19 de agosto de 2017

Edição de Sábado

Quando eu saí às 14 horas e poucos minutos para comprar o coentro, principalmente, pois eu tinha pouco na geladeira, e precisava ressaltar um dos mais saborosos ingredientes da vida, eu fui a passos lentos apreciando aquele caminho já conhecido. Na fila para pagar as pequenas compras, encontrei um antigo companheiro de trabalho que largou também suas pequenas compras para um aperto de mão. Numa breve conversa, nos despedimos cordialmente para seguir no destino do sábado. Então tracei o percurso de volta mais apressado, parecendo que a revolta que eu tinha em mim queria sair, como tem saído aos poucos, e se debruçar na rua; em seguida, esperava que todos os carros também apressados passassem por cima dela e a esmagassem, ali, para sempre, no seu findar. A massa, à espera em casa, estava descansando por quase 1 hora, e eu levava o que faltava para o ingrediente do recheio. Já tinha o guacamole feito, e faltava o frango que já tinha cortado às tiras para cozinhar e virar os deliciosos burritos que planejava para meu almoço tardio. Foi neste sábado que eu quis revisitar a culinária mexicana, desse país que tanto aprecio os sabores. Economizei na pimenta, já que a gastrite anda atacada esses dias. Já na cozinha, cortava os talos e folhas, picadinhos, com a força do pouco que ainda resta da minha fúria, que, às vezes, parece maior, mas é só a intensidade naquele momento.
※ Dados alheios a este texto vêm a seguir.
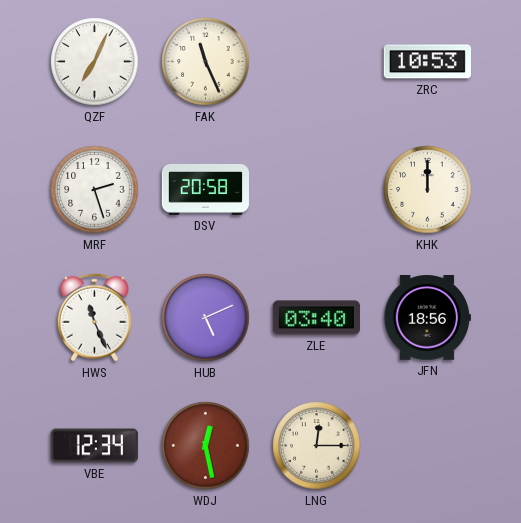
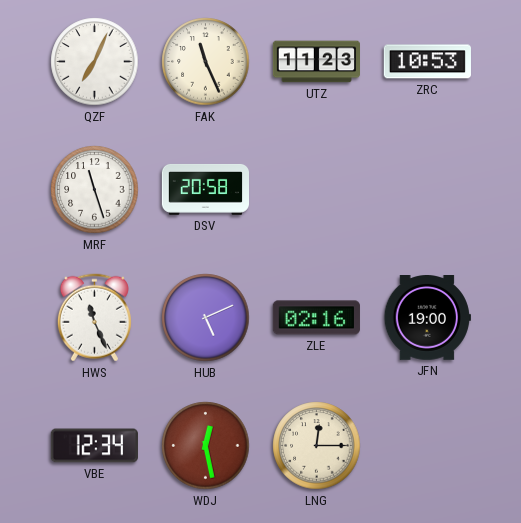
UTZ: none -> 11:23
MRF: 2:27 -> 11:27
KHK: 12:00 -> none
ZLE: 03:40 -> 02:16
JFN: 18:56 -> 19:00
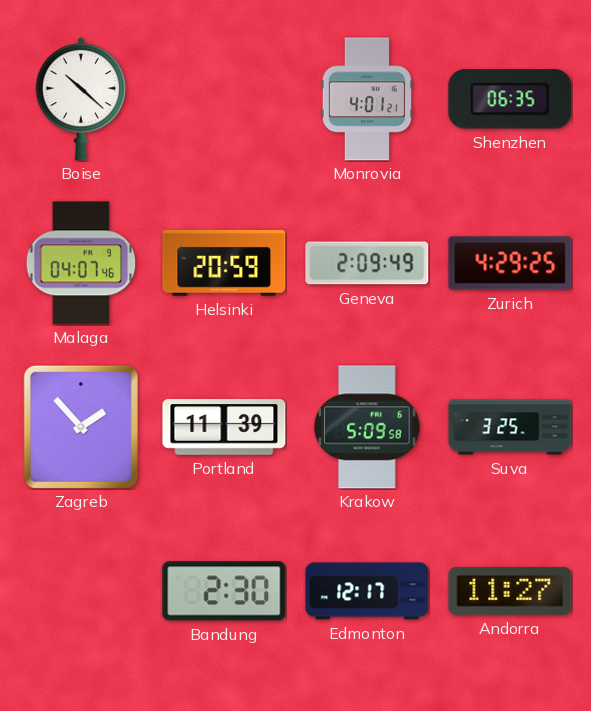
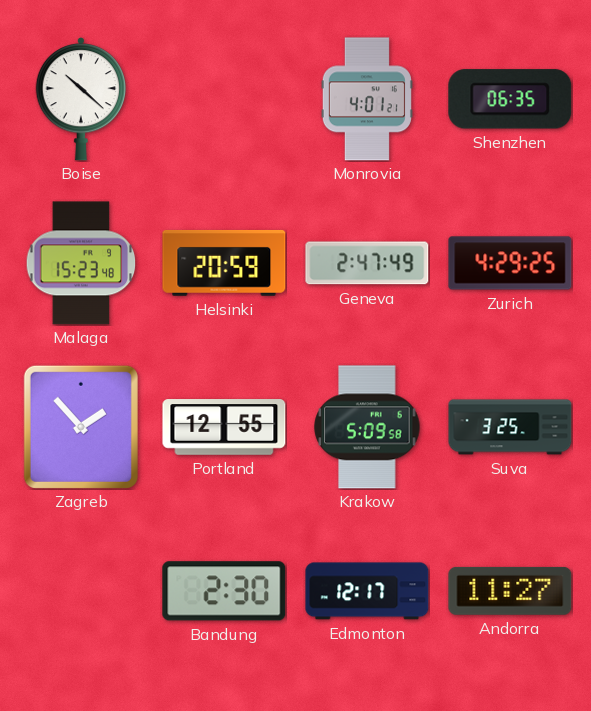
Malaga: 04:07 -> 15:23
Geneva: 2:09 -> 2:47
Portland: 11:39 -> 12:55
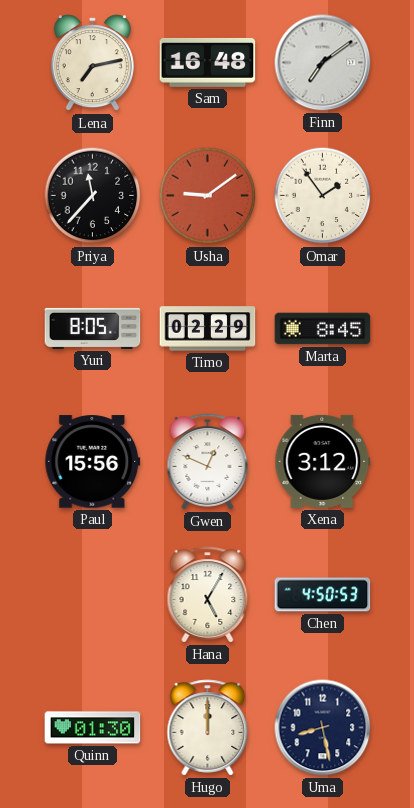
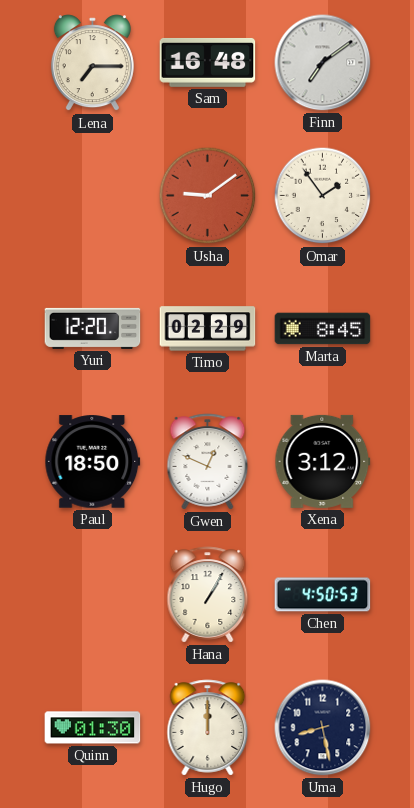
Lena: 7:13 -> 7:15
Priya: 11:37 -> none
Yuri: 8:05 -> 12:20
Paul: 15:56 -> 18:50
Hana: 5:05 -> 1:05
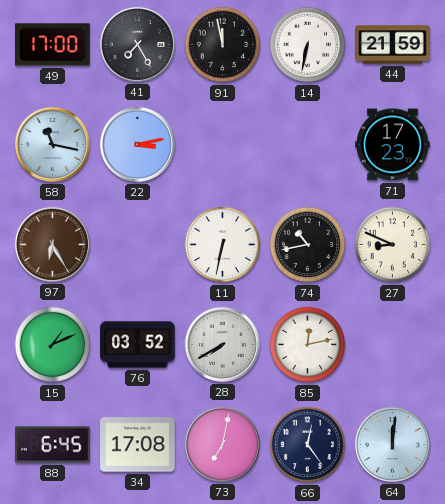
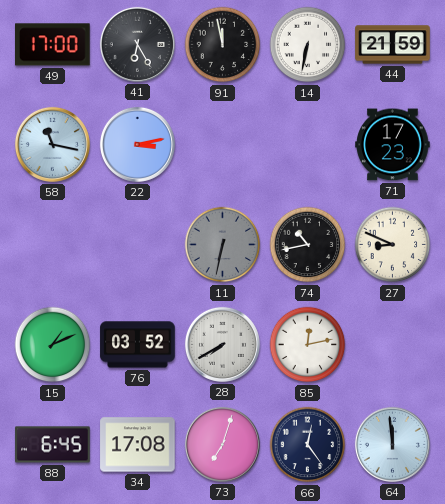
41: 7:25 -> 6:25
97: 6:25 -> none
11 dial: white -> grey
73: 7:02 -> 7:03
64: 12:01 -> 11:59
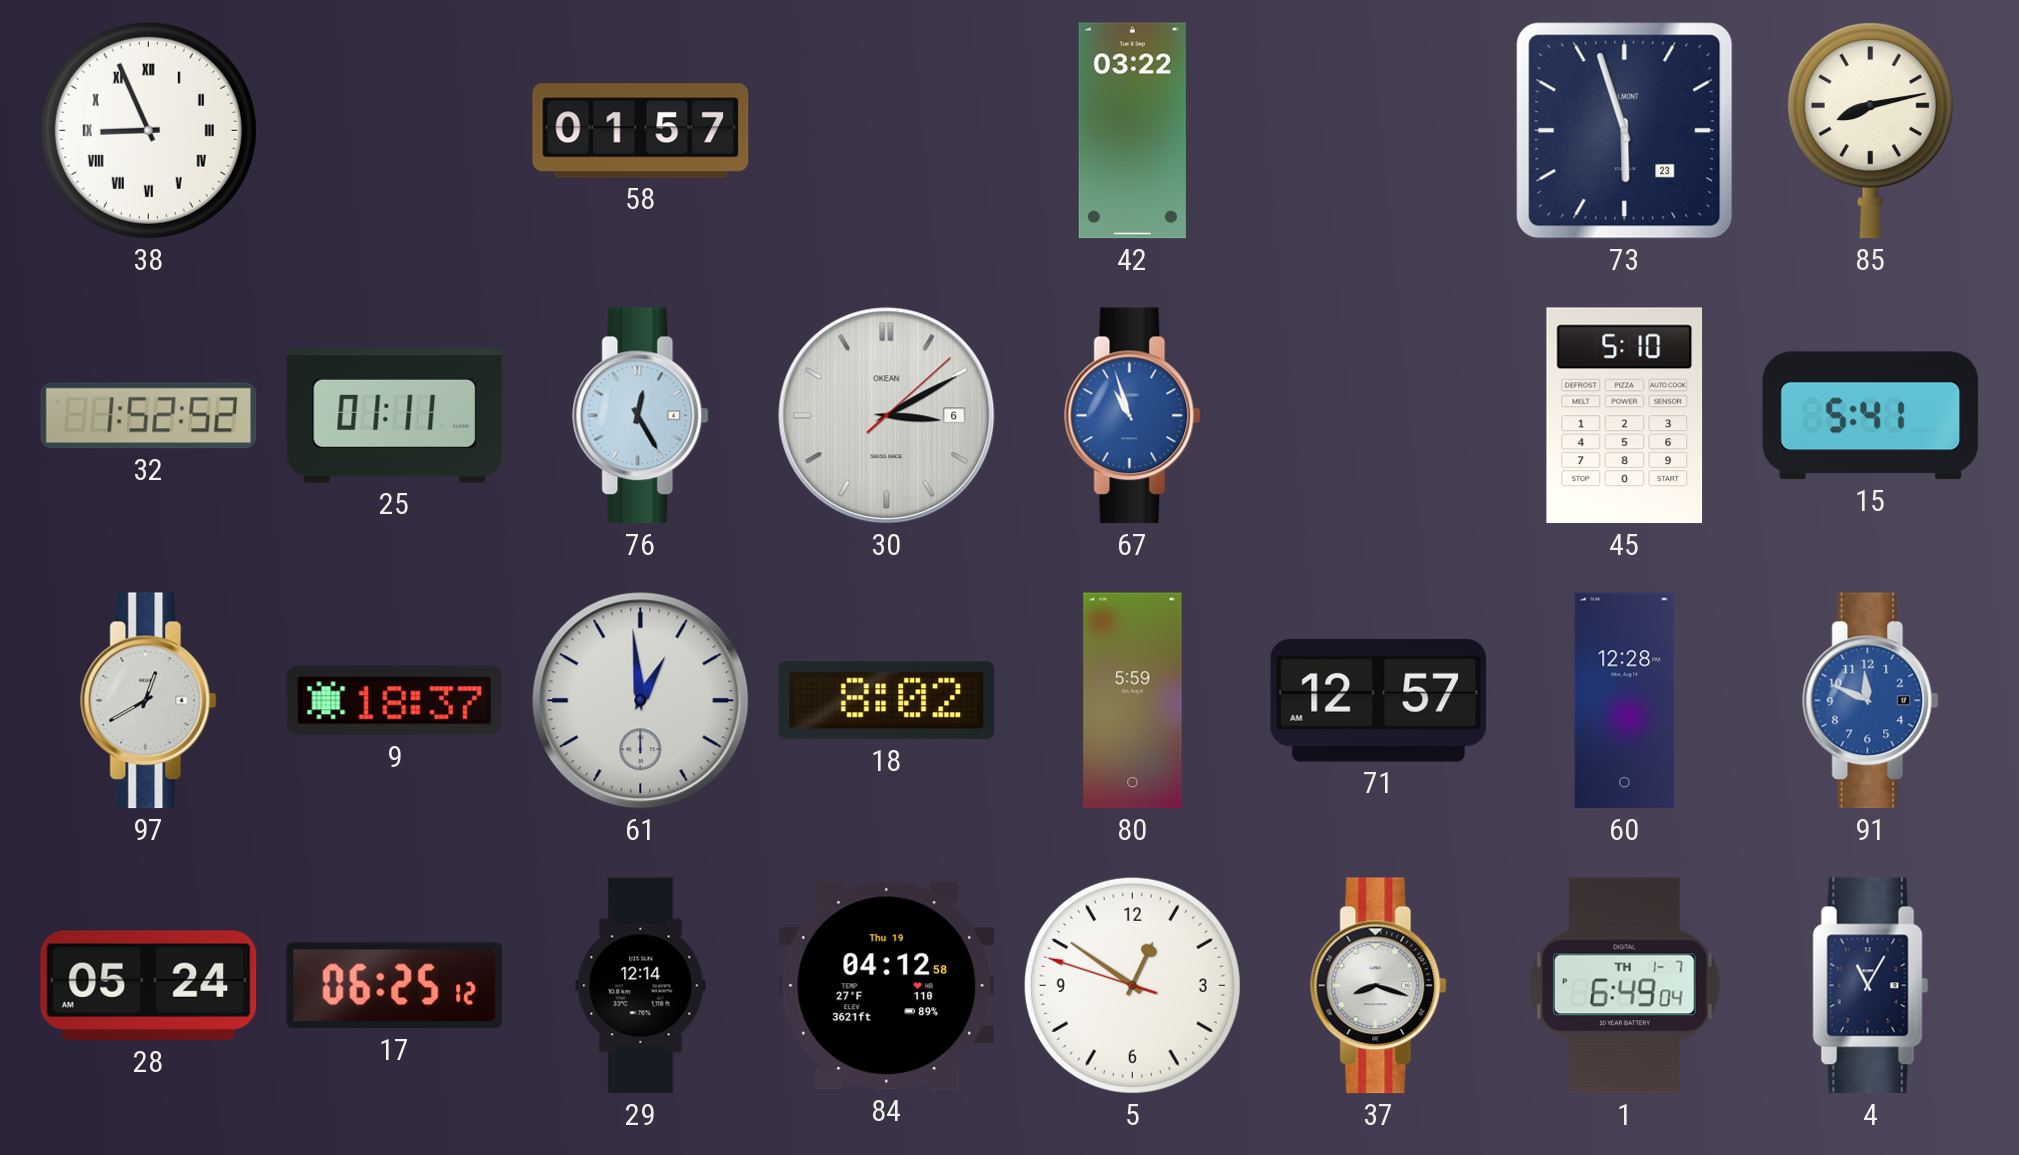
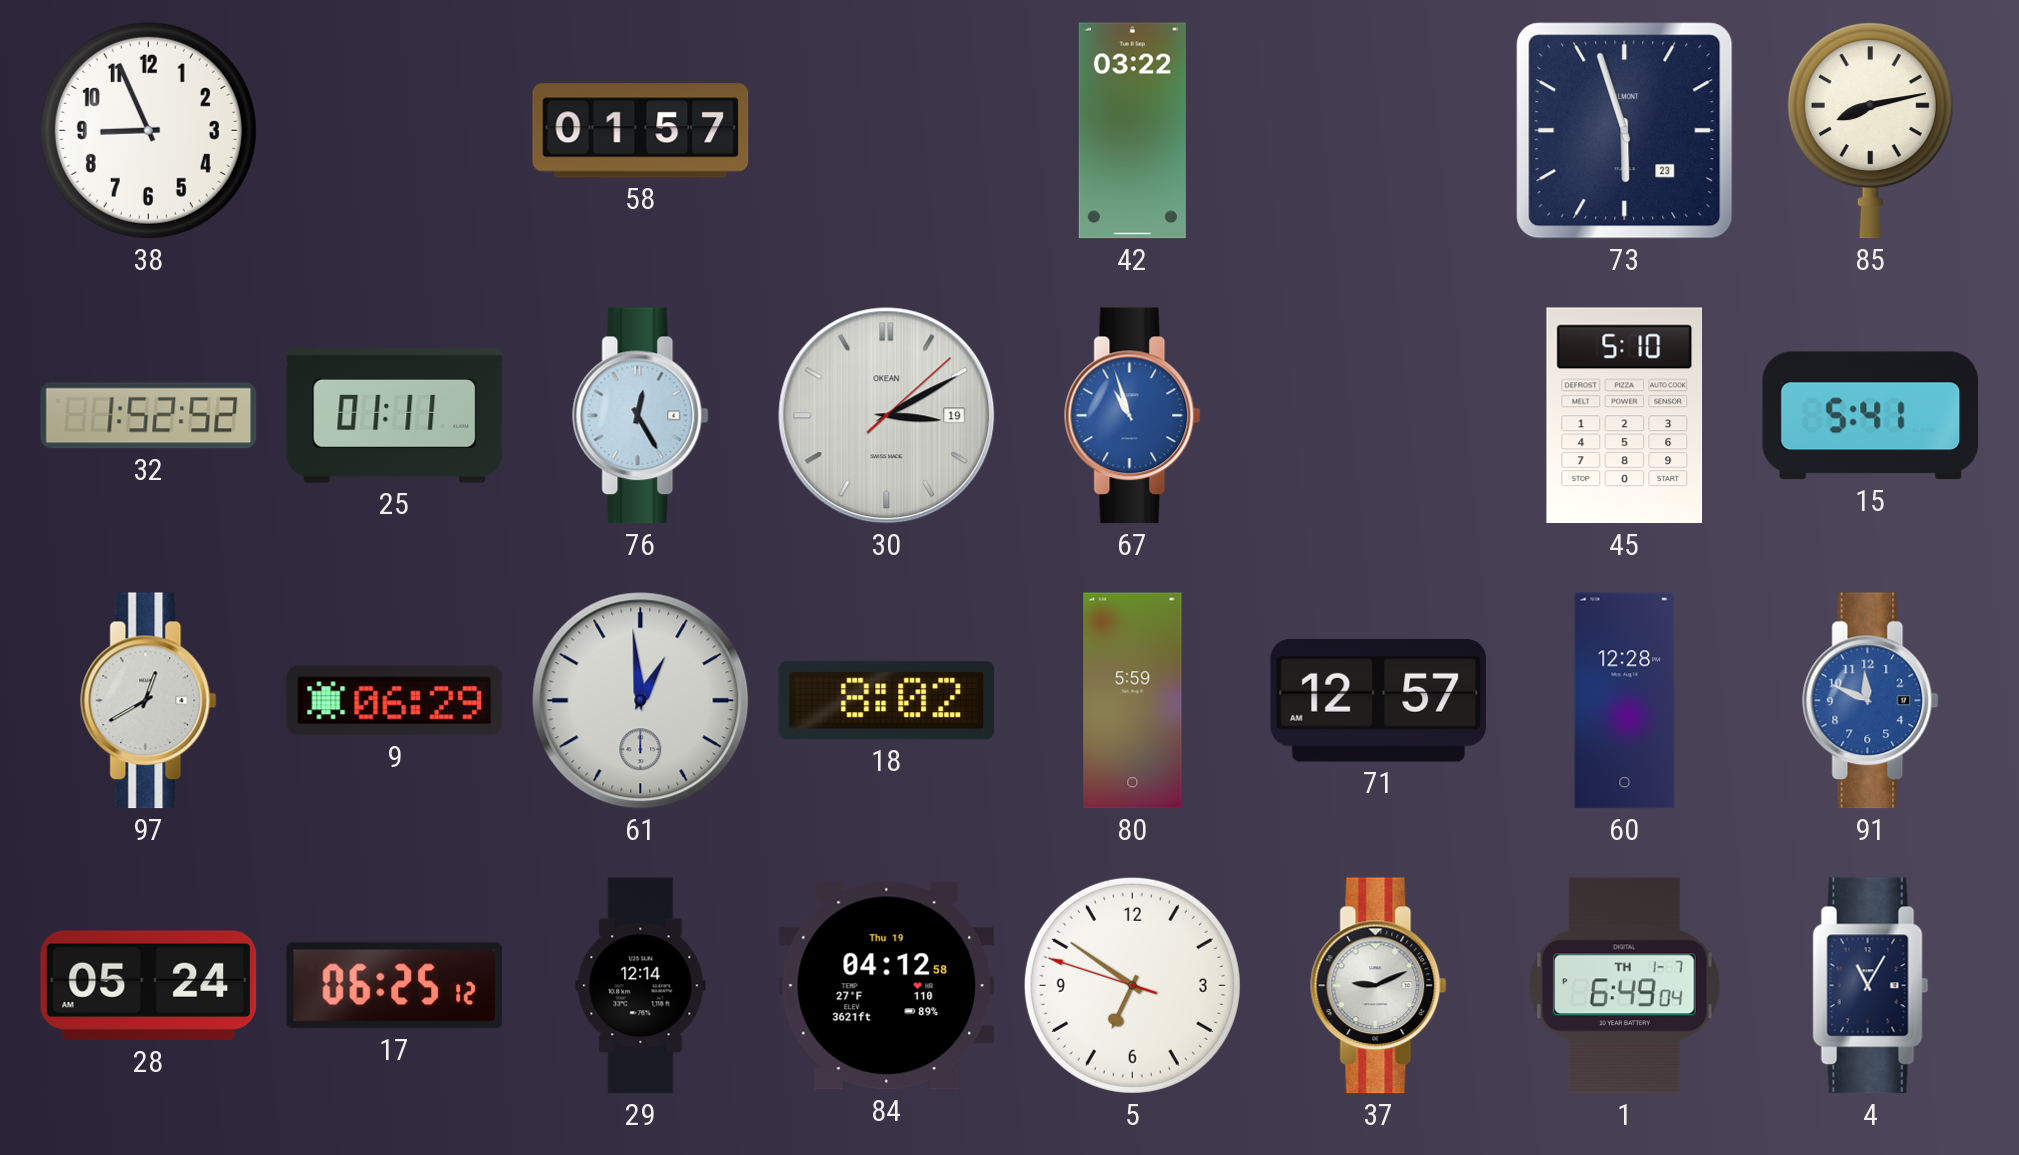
38 numerals: Roman -> Arabic
30 date: 6 -> 19
9: 18:37 -> 06:29
5: 12:50 -> 6:50
37: 8:18 -> 9:11
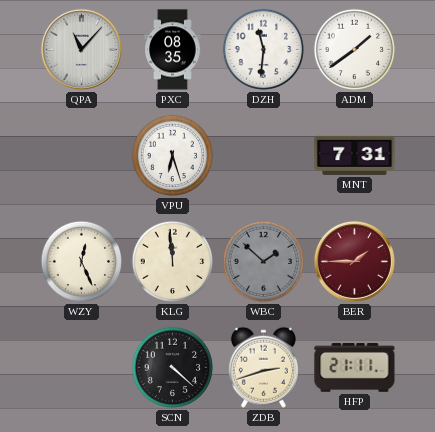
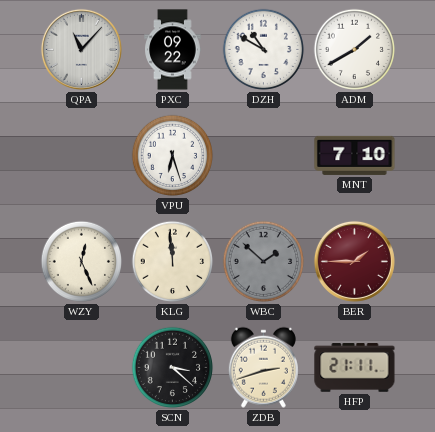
PXC: 08:35 -> 09:22
DZH: 11:31 -> 10:50
ADM: 1:39 -> 1:40
MNT: 7:31 -> 7:10
SCN: 4:22 -> 3:22
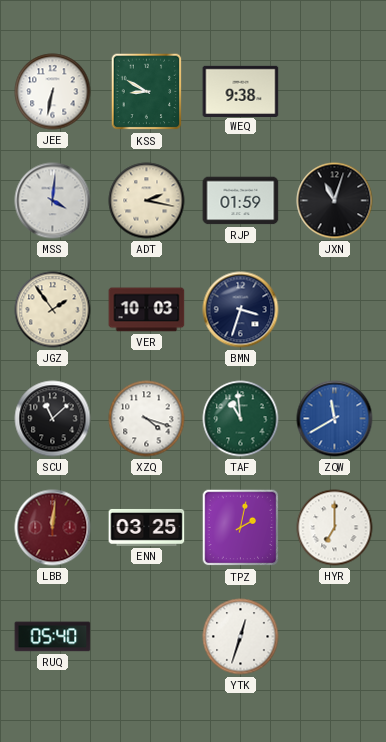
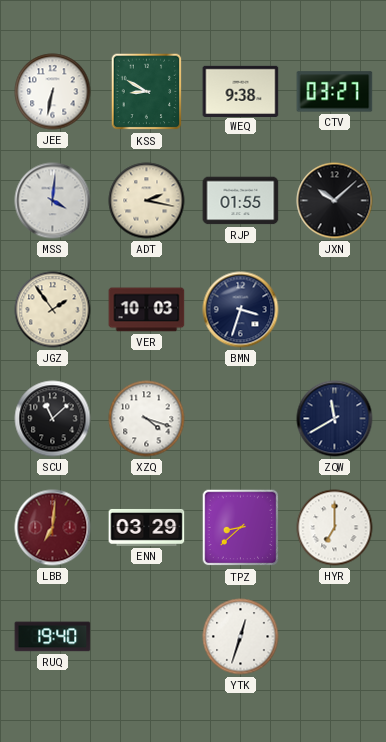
CTV: none -> 03:27
RJP: 01:59 -> 01:55
JXN: 11:03 -> 10:08
TAF: 10:59 -> none
ZQW dial: blue -> navy
LBB: 12:01 -> 7:01
ENN: 03:25 -> 03:29
TPZ: 2:02 -> 8:38
RUQ: 05:40 -> 19:40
Tudo pronto, meu almoço solitário às 15h30, em que devorei com ansiedade, dando-me ao luxo de escolher mais um subterfúgio para poupar a cabeça de memórias picadas como coentro e cebolinha no prato quente de uma tarde mais escura que o habitual. Ah, aquele cheiro bom invadia meu prazer; à boca, eu tive pressa de enfiar tudo e engolir. Eu não queria ter almoçado sozinho. Eu já quase desistia de visitar o México e voltaria aos doces caros que tenho pagado com a língua, as lágrimas e o medo. Alguém, por favor, traz uma tequila para desarranjar de vez meu estômago com as borboletas azuis de asas queimadas! Na verdade esse queimor não me faz muito bem, eu sei, mas às vezes quando queima muito, surge a esperança de que as cinzas deem o desfecho para tudo o que foi colorido. Fim do cheiro do coentro, fim do medo... findem lágrimas! Deixa-me a língua para dizer o bendito sábado novamente terá calma para saborear a comida mais lentamente.
Os restos do almoço tardio ficaram para o jantar, devorei mais uma vez a comida, só que fria. Acho que a frieza combinava com a noite, com o resto de comida, com o resto de tudo.
Uma vez li que todo fim é um novo começo. Comecei a ler o livro de poesias que uma velha amiga me emprestou. Parei acho que no oitavo ou nono poema, pois não é que eles pareciam estar falando de mim?! Como aguento me ouvir tanto, incansavelmente, e não consigo ouvir de mim as palavras de outro, no caso, outra: essa que escreve e que há anos acompanho suas letras?! Eu converso comigo mesmo porque não tenho mais suportado aceitar que alguém pode estar mentindo para mim. Eu converso com todos, sim, mas parece que eu não tenho acreditado mais em nada. Enquanto as coisas estão foram de alcance, o irreal é uma fantasia maravilhosa. Só tem um problema nisto tudo: o mesmo que me levou um dia a fazer a faculdade de jornalismo. Não consigo conviver com coisas irreais por muito tempo, eu entro no túnel, invento palavras, investigo qualquer fonte (gestos, silêncios e meias palavras) até eu encontrar e amarrar a história, que pode vir a ser manchete.
Na verdade, tenho uma conversa guardada para os próximos dias. Talvez seja ela o atual motivo da minha ansiedade. Talvez essa conversa nem faça sentido. É vontade de notícia, enfim. Tenho que acreditar em alguma coisa, ainda que seja um buquê de ramos de coentro. Vou comprá-los para me presentear em qualquer outro sábado que precise de mais sabor e menos notícias.